* What the exercise asks
Every line of the data below is to be written out again exactly.

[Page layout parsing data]
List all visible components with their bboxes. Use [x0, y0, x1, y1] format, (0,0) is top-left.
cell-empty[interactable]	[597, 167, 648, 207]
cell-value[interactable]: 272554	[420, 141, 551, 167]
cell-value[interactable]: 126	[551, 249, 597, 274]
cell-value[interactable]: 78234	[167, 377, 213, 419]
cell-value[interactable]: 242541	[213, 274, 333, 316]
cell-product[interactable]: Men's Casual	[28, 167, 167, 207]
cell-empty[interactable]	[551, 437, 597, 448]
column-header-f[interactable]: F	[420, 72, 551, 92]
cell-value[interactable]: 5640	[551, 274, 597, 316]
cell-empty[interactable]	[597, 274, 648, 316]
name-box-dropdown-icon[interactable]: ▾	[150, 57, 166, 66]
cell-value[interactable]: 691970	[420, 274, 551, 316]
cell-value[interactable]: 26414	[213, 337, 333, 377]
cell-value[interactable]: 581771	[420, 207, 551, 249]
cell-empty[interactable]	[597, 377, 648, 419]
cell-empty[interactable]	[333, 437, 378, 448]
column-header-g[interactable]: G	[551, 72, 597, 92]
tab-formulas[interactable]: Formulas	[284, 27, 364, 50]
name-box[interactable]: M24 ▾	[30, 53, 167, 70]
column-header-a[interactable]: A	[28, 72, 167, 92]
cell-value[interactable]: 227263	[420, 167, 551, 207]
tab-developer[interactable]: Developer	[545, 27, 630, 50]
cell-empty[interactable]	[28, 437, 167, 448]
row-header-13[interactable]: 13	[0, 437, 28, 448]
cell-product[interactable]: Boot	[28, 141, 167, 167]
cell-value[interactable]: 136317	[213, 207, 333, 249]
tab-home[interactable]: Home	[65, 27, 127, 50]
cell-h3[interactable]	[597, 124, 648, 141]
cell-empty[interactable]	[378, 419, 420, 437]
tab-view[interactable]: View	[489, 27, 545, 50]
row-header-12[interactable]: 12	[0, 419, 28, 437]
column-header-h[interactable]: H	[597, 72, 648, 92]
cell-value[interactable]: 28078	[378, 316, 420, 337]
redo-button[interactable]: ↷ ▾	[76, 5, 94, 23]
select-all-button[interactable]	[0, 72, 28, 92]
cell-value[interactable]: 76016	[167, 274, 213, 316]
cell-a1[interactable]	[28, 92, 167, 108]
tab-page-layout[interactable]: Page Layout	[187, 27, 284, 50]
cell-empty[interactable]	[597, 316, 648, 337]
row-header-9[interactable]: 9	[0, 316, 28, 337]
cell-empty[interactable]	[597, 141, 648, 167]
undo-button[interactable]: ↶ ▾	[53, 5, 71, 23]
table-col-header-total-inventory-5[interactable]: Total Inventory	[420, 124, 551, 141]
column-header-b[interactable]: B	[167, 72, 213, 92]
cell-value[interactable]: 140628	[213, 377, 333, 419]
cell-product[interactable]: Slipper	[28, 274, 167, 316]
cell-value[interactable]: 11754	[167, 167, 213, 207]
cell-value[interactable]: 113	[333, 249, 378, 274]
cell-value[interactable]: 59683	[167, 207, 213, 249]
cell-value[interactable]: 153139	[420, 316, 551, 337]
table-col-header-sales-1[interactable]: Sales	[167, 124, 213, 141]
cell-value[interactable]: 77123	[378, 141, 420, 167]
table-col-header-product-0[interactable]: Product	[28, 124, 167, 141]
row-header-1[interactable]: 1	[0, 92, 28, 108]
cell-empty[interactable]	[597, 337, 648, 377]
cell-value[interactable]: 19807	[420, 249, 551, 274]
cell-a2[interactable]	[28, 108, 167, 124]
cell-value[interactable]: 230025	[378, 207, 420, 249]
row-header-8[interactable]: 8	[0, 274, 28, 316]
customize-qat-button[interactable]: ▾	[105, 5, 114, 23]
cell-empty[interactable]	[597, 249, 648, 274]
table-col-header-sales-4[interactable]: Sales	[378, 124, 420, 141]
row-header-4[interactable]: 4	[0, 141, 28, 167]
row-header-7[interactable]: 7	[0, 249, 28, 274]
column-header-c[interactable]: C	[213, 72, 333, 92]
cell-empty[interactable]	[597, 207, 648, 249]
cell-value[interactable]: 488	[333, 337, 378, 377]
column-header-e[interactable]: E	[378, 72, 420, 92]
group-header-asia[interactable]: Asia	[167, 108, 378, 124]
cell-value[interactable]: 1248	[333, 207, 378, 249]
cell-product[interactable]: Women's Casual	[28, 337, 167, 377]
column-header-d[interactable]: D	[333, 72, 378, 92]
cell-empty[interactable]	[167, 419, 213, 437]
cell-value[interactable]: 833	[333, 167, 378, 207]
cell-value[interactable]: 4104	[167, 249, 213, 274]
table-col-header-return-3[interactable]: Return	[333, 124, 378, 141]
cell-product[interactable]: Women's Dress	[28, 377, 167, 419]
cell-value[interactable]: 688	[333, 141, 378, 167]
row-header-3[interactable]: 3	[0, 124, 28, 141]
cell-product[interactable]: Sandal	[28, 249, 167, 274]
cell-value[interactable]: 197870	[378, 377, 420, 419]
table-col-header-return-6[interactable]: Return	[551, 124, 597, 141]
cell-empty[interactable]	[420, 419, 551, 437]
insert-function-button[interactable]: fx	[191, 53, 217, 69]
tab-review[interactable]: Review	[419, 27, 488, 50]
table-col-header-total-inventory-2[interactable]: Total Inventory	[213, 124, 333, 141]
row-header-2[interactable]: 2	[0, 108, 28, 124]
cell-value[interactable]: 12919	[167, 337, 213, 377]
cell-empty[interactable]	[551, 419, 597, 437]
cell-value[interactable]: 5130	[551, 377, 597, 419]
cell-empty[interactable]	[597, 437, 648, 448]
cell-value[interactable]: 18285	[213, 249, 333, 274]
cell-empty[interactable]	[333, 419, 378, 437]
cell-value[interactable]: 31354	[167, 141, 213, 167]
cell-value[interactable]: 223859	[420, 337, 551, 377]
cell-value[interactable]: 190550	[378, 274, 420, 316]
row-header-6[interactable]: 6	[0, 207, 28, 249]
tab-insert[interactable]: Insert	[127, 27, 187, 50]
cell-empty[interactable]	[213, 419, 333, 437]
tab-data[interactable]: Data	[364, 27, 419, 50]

* The completed task
List all visible components with their bboxes. Use [x0, y0, x1, y1] format, (0,0) is top-left.
cell-empty[interactable]	[597, 167, 648, 207]
cell-value[interactable]: 272554	[420, 141, 551, 167]
cell-value[interactable]: 126	[551, 249, 597, 274]
cell-value[interactable]: 78234	[167, 377, 213, 419]
cell-value[interactable]: 242541	[213, 274, 333, 316]
cell-product[interactable]: Men's Casual	[28, 167, 167, 207]
cell-empty[interactable]	[551, 437, 597, 448]
column-header-f[interactable]: F	[420, 72, 551, 92]
cell-value[interactable]: 5640	[551, 274, 597, 316]
cell-empty[interactable]	[597, 274, 648, 316]
name-box-dropdown-icon[interactable]: ▾	[150, 57, 166, 66]
cell-value[interactable]: 691970	[420, 274, 551, 316]
cell-value[interactable]: 26414	[213, 337, 333, 377]
cell-value[interactable]: 581771	[420, 207, 551, 249]
cell-empty[interactable]	[597, 377, 648, 419]
cell-empty[interactable]	[333, 437, 378, 448]
column-header-g[interactable]: G	[551, 72, 597, 92]
tab-formulas[interactable]: Formulas	[284, 27, 364, 50]
name-box[interactable]: M24 ▾	[30, 53, 167, 70]
column-header-a[interactable]: A	[28, 72, 167, 92]
cell-value[interactable]: 227263	[420, 167, 551, 207]
tab-developer[interactable]: Developer	[545, 27, 630, 50]
cell-empty[interactable]	[28, 437, 167, 448]
row-header-13[interactable]: 13	[0, 437, 28, 448]
cell-product[interactable]: Boot	[28, 141, 167, 167]
cell-value[interactable]: 136317	[213, 207, 333, 249]
tab-home[interactable]: Home	[65, 27, 127, 50]
cell-h3[interactable]	[597, 124, 648, 141]
cell-empty[interactable]	[378, 419, 420, 437]
tab-view[interactable]: View	[489, 27, 545, 50]
row-header-12[interactable]: 12	[0, 419, 28, 437]
column-header-h[interactable]: H	[597, 72, 648, 92]
cell-value[interactable]: 28078	[378, 316, 420, 337]
redo-button[interactable]: ↷ ▾	[76, 5, 94, 23]
select-all-button[interactable]	[0, 72, 28, 92]
cell-value[interactable]: 76016	[167, 274, 213, 316]
cell-a1[interactable]	[28, 92, 167, 108]
tab-page-layout[interactable]: Page Layout	[187, 27, 284, 50]
cell-empty[interactable]	[597, 316, 648, 337]
row-header-9[interactable]: 9	[0, 316, 28, 337]
cell-empty[interactable]	[597, 141, 648, 167]
undo-button[interactable]: ↶ ▾	[53, 5, 71, 23]
table-col-header-total-inventory-5[interactable]: Total Inventory	[420, 124, 551, 141]
column-header-b[interactable]: B	[167, 72, 213, 92]
cell-value[interactable]: 140628	[213, 377, 333, 419]
cell-product[interactable]: Slipper	[28, 274, 167, 316]
cell-value[interactable]: 11754	[167, 167, 213, 207]
cell-value[interactable]: 113	[333, 249, 378, 274]
cell-value[interactable]: 59683	[167, 207, 213, 249]
cell-value[interactable]: 153139	[420, 316, 551, 337]
table-col-header-sales-1[interactable]: Sales	[167, 124, 213, 141]
cell-value[interactable]: 77123	[378, 141, 420, 167]
table-col-header-product-0[interactable]: Product	[28, 124, 167, 141]
row-header-1[interactable]: 1	[0, 92, 28, 108]
cell-empty[interactable]	[597, 337, 648, 377]
cell-value[interactable]: 19807	[420, 249, 551, 274]
cell-a2[interactable]	[28, 108, 167, 124]
cell-value[interactable]: 230025	[378, 207, 420, 249]
row-header-8[interactable]: 8	[0, 274, 28, 316]
customize-qat-button[interactable]: ▾	[105, 5, 114, 23]
cell-empty[interactable]	[597, 249, 648, 274]
table-col-header-sales-4[interactable]: Sales	[378, 124, 420, 141]
row-header-4[interactable]: 4	[0, 141, 28, 167]
row-header-7[interactable]: 7	[0, 249, 28, 274]
column-header-c[interactable]: C	[213, 72, 333, 92]
cell-empty[interactable]	[597, 207, 648, 249]
cell-value[interactable]: 488	[333, 337, 378, 377]
column-header-e[interactable]: E	[378, 72, 420, 92]
group-header-asia[interactable]: Asia	[167, 108, 378, 124]
cell-value[interactable]: 1248	[333, 207, 378, 249]
cell-product[interactable]: Women's Casual	[28, 337, 167, 377]
column-header-d[interactable]: D	[333, 72, 378, 92]
cell-empty[interactable]	[167, 419, 213, 437]
cell-value[interactable]: 833	[333, 167, 378, 207]
cell-value[interactable]: 4104	[167, 249, 213, 274]
table-col-header-return-3[interactable]: Return	[333, 124, 378, 141]
cell-product[interactable]: Women's Dress	[28, 377, 167, 419]
cell-value[interactable]: 688	[333, 141, 378, 167]
row-header-3[interactable]: 3	[0, 124, 28, 141]
cell-product[interactable]: Sandal	[28, 249, 167, 274]
cell-value[interactable]: 197870	[378, 377, 420, 419]
table-col-header-return-6[interactable]: Return	[551, 124, 597, 141]
cell-empty[interactable]	[420, 419, 551, 437]
insert-function-button[interactable]: fx	[191, 53, 217, 69]
tab-review[interactable]: Review	[419, 27, 488, 50]
table-col-header-total-inventory-2[interactable]: Total Inventory	[213, 124, 333, 141]
row-header-2[interactable]: 2	[0, 108, 28, 124]
cell-value[interactable]: 12919	[167, 337, 213, 377]
cell-empty[interactable]	[551, 419, 597, 437]
cell-value[interactable]: 5130	[551, 377, 597, 419]
cell-empty[interactable]	[597, 437, 648, 448]
cell-value[interactable]: 18285	[213, 249, 333, 274]
cell-empty[interactable]	[333, 419, 378, 437]
cell-value[interactable]: 31354	[167, 141, 213, 167]
cell-value[interactable]: 223859	[420, 337, 551, 377]
cell-value[interactable]: 190550	[378, 274, 420, 316]
row-header-6[interactable]: 6	[0, 207, 28, 249]
tab-insert[interactable]: Insert	[127, 27, 187, 50]
cell-empty[interactable]	[213, 419, 333, 437]
tab-data[interactable]: Data	[364, 27, 419, 50]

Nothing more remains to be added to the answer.